Ce vendredi 19 novembre à La Filature, l'Orchestre Symphonique de Mulhouse rend un hommage particulier aux cuivres au milieu desquels le cor solo est le maître de cérémonie. Deux concertos sont confiés à ce dernier au centre du programme, le Second Concerto pour cor de Richard Strauss puis le Troisième de Mozart. Ces deux pièces auxquelles le talentueux corniste et trompettiste David Guerrier vient prêter son concours soliste sont encadrées par deux œuvres de nature bien différente. En prélude, la pétillante Ouverture trompette du tout jeune Mendelssohn annonce brillamment le thème de la soirée tandis que l'ombrageuse et romantique Symphonie « Inachevée » de Schubert viendra clore le concert.

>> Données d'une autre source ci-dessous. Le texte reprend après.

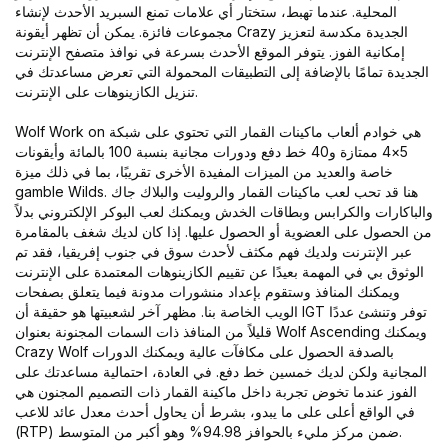
المحلية. عندما تهبط، ستختار أي علامات تمنع السبريد الأحدث لإنشاء
مجموعات فائزة. يمكن أن تظهر أيقونة Crazy الجديدة مكدسة لتعزيز
إمكانية الفوز. يتوفر الموقع الأحدث بسرعة في نوافذ متصفح الإنترنت
الجديدة تمامًا بالإضافة إلى التطبيقات المحمولة التي تعرض مساعدتك في
تنزيل الكازينوهات على الإنترنت.
Wolf Work on هي خوادم ألعاب ماكينات القمار التي تحتوي على شبكة
5×4 ممتازة و40 خط دفع ودورات مجانية بنسبة 100 بالمائة وأيقونات
خاصة والعديد من الميزات المفيدة الأخرى تقريبًا، بما في ذلك ميزة
gamble Wilds. هنا قد تحب لعب ماكينات القمار والروليت والبلاك جاك
والباكارات والكرابس وبطاقات الخدش ويمكنك لعب البوكر الإلكتروني بدلاً
من الحصول على العضوية أو الحصول عليها. إذا كان لديك شغف بالمقامرة
عبر الإنترنت ولديك فهم مكثف لأحدث سوق في جنوب إفريقيا، فقد تم
الوثوق بي في المهمة بعيدًا عن تقييم الكازينوهات المعتمدة على الإنترنت
ويمكنك المنافذ وستقوم بإعداد منشورات مدونة فيما يتعلق بصفحات
الويب الخاصة بنا. مظهر آخر لشعبيتها هو حقيقة أن IGT توفر وتنشئ عددًا
قليلاً من المنافذ ذات السمات المجنونة بعنوان Wolf Ascending ويمكنك
Crazy Wolf بالصدفة الحصول على مكافآت عالية ويمكنك الدورات
المجانية ولكن لديك خمسين خط دفع. في العادة، احتمالية مساعدتك على
الفوز عندما تخوض تجربة داخل ماكينة القمار ذات التصميم المجنون هي
في الواقع أعلى على ما يبدو، بشرط أن يحاول أحدث معدل عائد للاعب
(RTP) ضمن مركز مليء بالحوافز 94.98% وهو أكبر من المتوسط.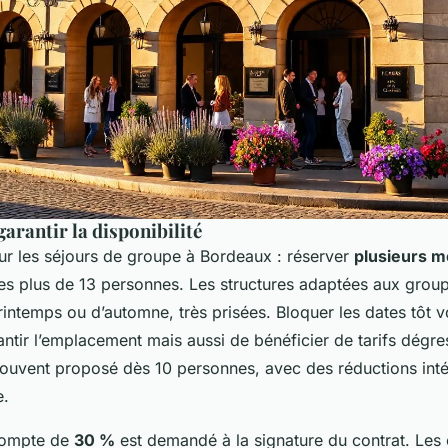
garantir la disponibilité
ur les séjours de groupe à Bordeaux : réserver
plusieurs m
tes plus de 13 personnes. Les structures adaptées aux group
rintemps ou d’automne, très prisées. Bloquer les dates tôt
ntir l’emplacement mais aussi de bénéficier de tarifs dégre
ouvent proposé dès 10 personnes, avec des réductions inté
e.
compte de
30 %
est demandé à la signature du contrat. Les 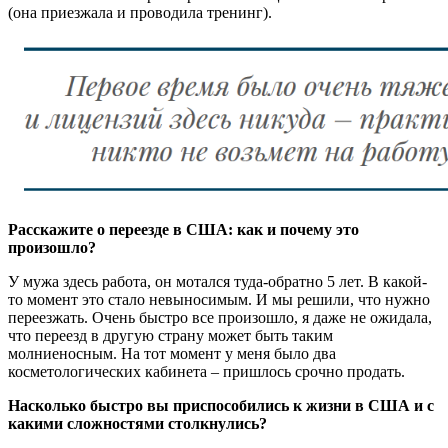
(она приезжала и проводила тренинг).
Расскажите о переезде в США: как и почему это
произошло?
У мужа здесь работа, он мотался туда-обратно 5 лет. В какой-
то момент это стало невыносимым. И мы решили, что нужно
переезжать. Очень быстро все произошло, я даже не ожидала,
что переезд в другую страну может быть таким
молниеносным. На тот момент у меня было два
косметологических кабинета – пришлось срочно продать.
Насколько быстро вы приспособились к жизни в США и с
какими сложностями столкнулись?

C'est avec beaucoup de calme et de sûreté que David Guerrier lance l'attaque du Second Concerto de Strauss, attaque qu'il lui revient d'abord de faire sonner, chaque note se révélant d'une parfaite netteté. Ces qualités que l'on retrouvera au long des deux concertos assurent au public une sorte de confort d'écoute à la fois satisfaisant et stimulant. L'impression est peut-être plus sensible encore dans le Troisième Concerto de Mozart où l'instrument soliste se détache davantage de l'orchestre. En revanche, l'œuvre de Strauss permet particulièrement de bien mettre en valeur la virtuosité de David Guerrier dans les sauts d'intervalles impressionnants ponctuant notamment le premier mouvement. Cette virtuosité n'empêche en rien de laisser place à la séduction qu'opère l'expressivité des lignes mélodiques ; lignes mélodiques néanmoins d'une construction fort complexe dans ce concerto quand elles adoptaient une forme classique dans celui de Mozart. Les raffinements du Rosenkavalier ou de l'empreinte viennoise de Mozart n'y font pas défaut avec leur sens affûté de la nuance et de la légèreté.

James Salomon Kahane
© Heikki Tuuli

L'Orchestre Symphonique de Mulhouse fait corps avec la partie soliste sous la direction du très jeune chef James Salomon Kahane. Ses gestes à la rigueur impérieuse lorsqu'il le faut alternent avec des mouvements d'une réelle sensibilité voulant relier avec souplesse (mais aussi détermination) les phrases musicales entre elles, aussi bien que les musiciens entre eux. La Symphonie « Inachevée » de Schubert offre l'occasion pour l'orchestre de briller par des tuttis aux sonorités, aux harmonies, aux rythmes richement combinés ; quelquefois un peu trop dans certains fortissimos (rarement fort heureusement), eu égard à l'acoustique indûment réverbérante de cette salle. Le retour répété des deux thèmes du premier mouvement et de la brusque interruption du second thème illustrent les atouts de chaque pupitre et soliste. La petite harmonie se distingue particulièrement – hautbois et clarinette par leur expressivité touchante dans le premier thème, clarinette et basson au début du second mouvement pour leur sonorité pure, hautbois et flûte peu après dans leur dialogue séduisant... Cuivres et timbales nuancent et rythment avec brio la succession des scènes et des sentiments que l'on peut imaginer, assurant des transitions solides (cors notamment dans le premier mouvement).

S'il arrive que les cordes manquent quelquefois d'un peu de tranchant dans leurs attaques au cours du premier mouvement, la profondeur et l'inspiration caractérisant les cordes graves sont à souligner. Comme plus tôt dans les concertos pour cor, on trouve une grande rigueur dans le respect de la mesure, assurant sans le moindre hiatus les enchaînements avec les autres parties. À l'écoute attentive du jeu des autres pupitres, les passages legato comme les pizzicati, les nuances et l'expressivité des violonistes (mais aussi des altistes lorsqu'ils sont ensemble) atteignent parfaitement leur but en suscitant une émotion redoublée.

L'Inachevée clôturant le programme marque et marquera vraisemblablement durablement la sensibilité du public qui applaudit longuement l'orchestre et son chef, James Salomon Kahane. Le maestro est venu de sa Finlande adoptive tisser avec l'orchestre alsacien un lien que partagent, la saison durant, d'autres chefs (et cheffes) invités, en attendant la nomination d'ici quelques mois du (ou de la) successeur de Jacques Lacombe, lui-même ayant regagné sa patrie québécoise.